Afro-Latina seeks the Costa Rican Presidency

Afro-Latina, Epsy Campbell Barr, is seeking the Costa Rican Presidency. If she wins she will be the first Afro-Latina to serve as President of a Country. Her bid differs from any other attempt from previous female candidates because she has the possibility to run as candidate of the top opposition party.

Epsy Campbell Barr, born in 1963, is of Jamaican and native Costa Rican descent. Her grandparents were a part of the great migration of Jamaican immigrants in the 1900s. She grew up in Costa Rican primary schools and attended the University of Costa Rica and Regional Headquarters of the Limon province to obtain her Bachelor’s Degree. Around this time she also became a mother. Campbell Barr holds a Master’s degree in Development Cooperation.

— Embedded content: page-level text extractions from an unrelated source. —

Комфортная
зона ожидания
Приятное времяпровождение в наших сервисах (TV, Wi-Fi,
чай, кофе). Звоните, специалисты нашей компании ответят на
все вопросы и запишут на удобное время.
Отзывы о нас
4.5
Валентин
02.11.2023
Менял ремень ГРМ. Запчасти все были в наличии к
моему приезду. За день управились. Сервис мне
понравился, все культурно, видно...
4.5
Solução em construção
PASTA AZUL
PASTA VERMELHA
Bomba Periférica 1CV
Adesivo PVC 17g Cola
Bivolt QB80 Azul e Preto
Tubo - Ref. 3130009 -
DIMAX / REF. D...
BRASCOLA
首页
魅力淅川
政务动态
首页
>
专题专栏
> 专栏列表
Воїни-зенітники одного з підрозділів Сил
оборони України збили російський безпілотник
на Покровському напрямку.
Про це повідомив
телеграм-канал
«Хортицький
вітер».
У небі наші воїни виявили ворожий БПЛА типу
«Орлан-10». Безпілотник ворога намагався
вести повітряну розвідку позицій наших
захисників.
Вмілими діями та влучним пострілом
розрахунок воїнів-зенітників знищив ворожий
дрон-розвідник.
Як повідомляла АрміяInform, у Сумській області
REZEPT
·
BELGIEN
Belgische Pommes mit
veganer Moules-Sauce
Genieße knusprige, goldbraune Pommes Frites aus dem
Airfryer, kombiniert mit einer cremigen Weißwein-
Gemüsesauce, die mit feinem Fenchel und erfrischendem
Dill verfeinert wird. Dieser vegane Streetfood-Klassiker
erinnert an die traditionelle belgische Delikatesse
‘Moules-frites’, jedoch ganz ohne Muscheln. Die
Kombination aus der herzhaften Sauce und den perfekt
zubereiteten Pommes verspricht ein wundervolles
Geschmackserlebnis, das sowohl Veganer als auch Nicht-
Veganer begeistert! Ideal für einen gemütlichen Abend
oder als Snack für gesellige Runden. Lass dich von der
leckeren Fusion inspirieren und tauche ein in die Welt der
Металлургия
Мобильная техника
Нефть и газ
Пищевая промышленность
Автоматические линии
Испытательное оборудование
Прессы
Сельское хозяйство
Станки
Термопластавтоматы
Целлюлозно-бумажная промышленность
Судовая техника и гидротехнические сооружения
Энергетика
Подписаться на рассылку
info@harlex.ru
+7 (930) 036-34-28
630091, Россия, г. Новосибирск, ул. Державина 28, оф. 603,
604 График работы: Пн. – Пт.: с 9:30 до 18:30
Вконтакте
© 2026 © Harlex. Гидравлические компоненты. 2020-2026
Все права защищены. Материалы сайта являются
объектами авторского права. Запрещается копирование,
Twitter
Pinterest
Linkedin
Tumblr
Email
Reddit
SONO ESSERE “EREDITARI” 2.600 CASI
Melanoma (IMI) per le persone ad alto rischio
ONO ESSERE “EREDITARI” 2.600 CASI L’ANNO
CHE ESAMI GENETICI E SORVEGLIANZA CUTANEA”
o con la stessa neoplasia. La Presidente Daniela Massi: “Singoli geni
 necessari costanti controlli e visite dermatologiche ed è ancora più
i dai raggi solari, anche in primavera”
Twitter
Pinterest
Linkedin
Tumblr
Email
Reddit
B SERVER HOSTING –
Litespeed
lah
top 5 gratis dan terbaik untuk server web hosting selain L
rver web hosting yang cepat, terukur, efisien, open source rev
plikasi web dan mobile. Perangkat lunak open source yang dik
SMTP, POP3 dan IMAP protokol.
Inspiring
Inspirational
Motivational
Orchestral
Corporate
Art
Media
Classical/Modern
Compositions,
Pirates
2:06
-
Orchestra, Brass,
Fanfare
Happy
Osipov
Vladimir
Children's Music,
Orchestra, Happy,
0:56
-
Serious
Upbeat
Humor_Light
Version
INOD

Campbell’s political career began in 1996, when she founded the Women’s Forum for Central American Integration of the Network of Afro-Caribbean and Afro-Latin Women. She has also served on various organizations such as the Center for Women of African Descent and the Black Parliaments of the Americas, but her place on the national scale was cemented she served as Vice Presidential Candidate for the Partido Acción Ciudadana or the Citizen Action Party (PAC) in 2006.

In 2006, PAC, which is the nation’s second largest political party, almost secured the Costa Rican Presidency with the Ottón Solís and Epsy Cambell Barr ticket. The 2006 Solís-Campbell ticket barely lost the presidency to Oscar Arias and the Partido Liberación Nacional (PLN/National Liberation Party) by a margin of as little as one to two percent. She ran for Presidential candidate of PAC in 2010, but lost to Ottón Solís, who lost to current Costa Rican President, Laura Chinchilla. Chinchilla is the first Female President for Costa Rica.

Now she is running as Presidential Candidate for PAC again. Campbell, who is currently running her campaign in grassroots efforts similar that of Barack Obama’s, is not running against Ottón Solís but against several others, who include Juan Carlos Mendoza, Rónald Solís, and Luis Guillermo Solís. A vote on who will be PAC’s presidential candidate will take place on July 21st. The winner will then take on other Presidential candidates on in February 2014.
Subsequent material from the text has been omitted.